Cycled quite a lot over the weekend because it was too wet to garden. On Sunday I did a circuit that included the old gated road west of Clanfield, now minus its gates and called Calcroft Lane. The steep hedges shown above will be laden with blackberries come the autumn. The disused railway line (middle photo) was closed in the 60s as a result of the Beeching cuts, although there is a rumour that if Brize Norton airfield had shut down a few years back (in the end it was decided that Lyneham would close and Brize would stay open), Sir Richard Branson had designs on the site for an international airport, linked to Oxford by a revamped branch line. Would have been very handy for us.

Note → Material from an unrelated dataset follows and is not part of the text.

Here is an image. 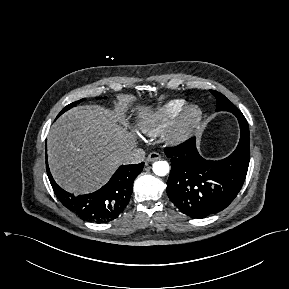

Talking of Sir Richard B, there was a nasty story about his, and my, old school, Stowe, at the weekend. Something to do with a knife fight. What really caught my attention, though, in the Sunday Times piece about it was a reference to a Facebook page called, Just because I went to Stowe doesn't mean I'm stupid... The name picks up on the fact that a lot of Stoics are supposed to be Eton and Harrow rejects. Many pupils probably do end up at Stowe because they fail common entrance to somewhere else, although Stowe was my first choice. I quite like the humour behind the Facebook site and am not surprised that it has over four hundred fans. Even so, I'm glad I went to Stowe. For me the school's heroes are creative people like the poet and glass engraver Laurence Whistler and the potter Alan Caiger-Smith. (LW also wrote a poignant memoir about his marriage to the Jill Furse called The Initials in the Heart.)

Another social networking site that's been in the news is the whirlwind success story http://www.thefitfinder.co.uk, which enables students at various universities, including Oxford, to post Twitter-style declarations of lust for someone they've seen in the library or quad.

Tomorrow evening I'm off to my last Writers in Oxford committee meeting before I hand over to the next chair at the AGM later in the month. I'll be sad to go but work pressures are too great to be able to chair anymore. Two very fun, happy and rewarding years.

Last of all, congratulations to my friend José Angel Rodriguez, whose book about the history of rum, Al Son del Ron, is being published in Venezuela later this week.

Oh, and the third pic above? Kingcups in a ditch along the gated road. Another favourite childhood plant.